One of the main features that differentiated Google’s Play Store from Apple’s App Store was the review process through which all applications have to go through before being actually published at the marketplace. While Apple manually reviews the apps, Google opted for an automated review process and allowed developers to immediately publish new apps to the Play Store. Yesterday, however, Google officially announced that it, too, will manually review each app before being allowed to the Play Store.
This move is certainly warmly welcomed by the Android community because it means that threats such as malware will be eliminated. A major obstacle that Google had to overcome was to have the applications reviewed in a timely manner. While developers seeking to publish their apps on Apple’s App Store have to wait on average about a week (according to www.appreviewtimes.com), Google has managed to cut this time down to hours. According to Purnima Kochikar, the Director of Business Development for Google Play, they rolled out the new system over half a year ago. “We started reviewing all apps and games before they’re published – it’s rolled out 100%,” says Kochikcar. “And developers haven’t noticed the change.”

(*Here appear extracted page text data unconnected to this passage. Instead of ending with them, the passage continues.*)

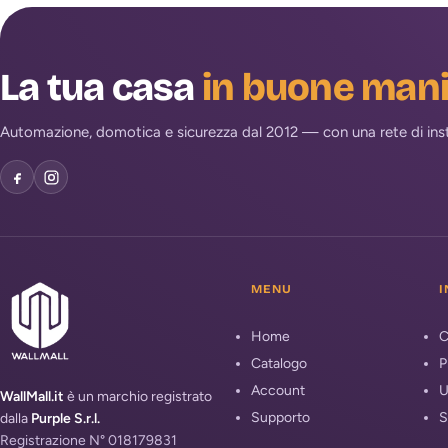
La tua casa
in buone man
Automazione, domotica e sicurezza dal 2012 — con una rete di install
MENU
I
Home
C
Catalogo
P
Account
U
WallMall.it
è un marchio registrato
Supporto
S
dalla
Purple S.r.l.
Registrazione N° 018179831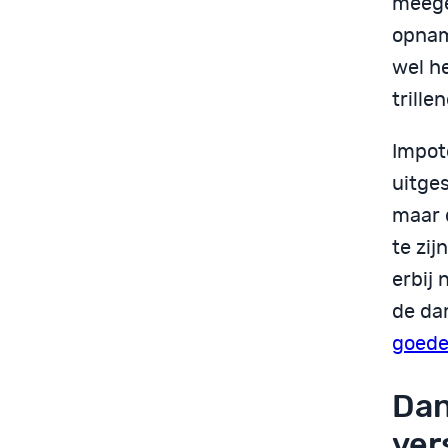
meegev
opnam
wel he
trill
Impot
uitges
maar d
te zij
erbij 
de dam
goede
Dan
ver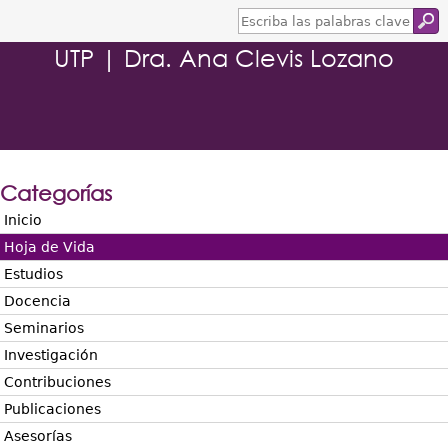
E
s
UTP | Dra. Ana Clevis Lozano
c
r
i
b
a
l
a
s
Categorías
p
a
Inicio
l
Hoja de Vida
a
b
Estudios
r
Docencia
a
s
Seminarios
c
Investigación
l
a
Contribuciones
v
Publicaciones
e
Asesorías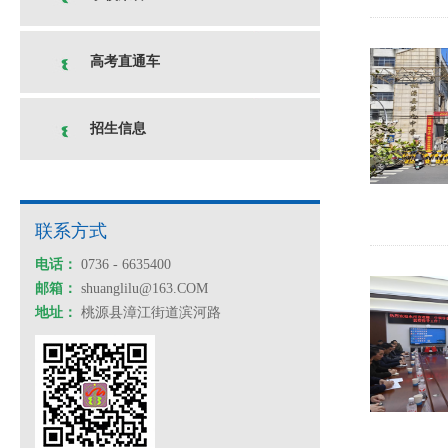
高考直通车
招生信息
联系方式
电话：
0736 - 6635400
邮箱：
shuanglilu@163.COM
地址：
桃源县漳江街道滨河路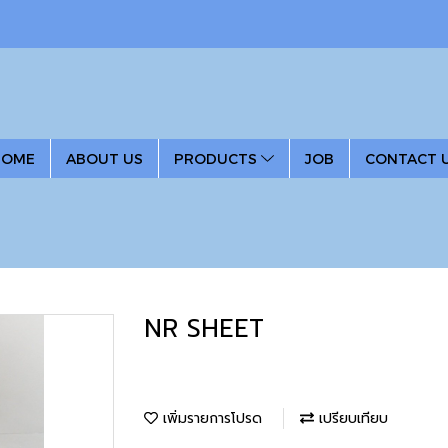
HOME
ABOUT US
PRODUCTS
JOB
CONTACT 
NR SHEET
เพิ่มรายการโปรด
เปรียบเทียบ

The reason for such a quick review process is that Google automates portions of the review process. For example, its automated review software can pre-analyze apps for things like viruses, malware, content infringement, sexual content, and more. “We’re constantly trying to figure out how machines can learn more,” explains Kochikar. “So whatever the machines can catch today, the machines do. And whatever we need humans to weigh in on, humans do.” Although he didn’t specify what the exact range of capabilities for their new automated system is.
With this new system in place, Android developers will also be able to track the progress of their submission and have the ability to correct minor violations right away and re-submit the app for a review.
Another important change being rolled out by Google is a new rating for games. Up until now, developers were able to assign ratings themselves. The new system, however, will automatically rate games based on a questionnaire every developer will have to answer. The ratings will follow localized rating guidelines (such as the ESRB in the U.S. and PEGI in EU). Google claims it will review all past games, as well.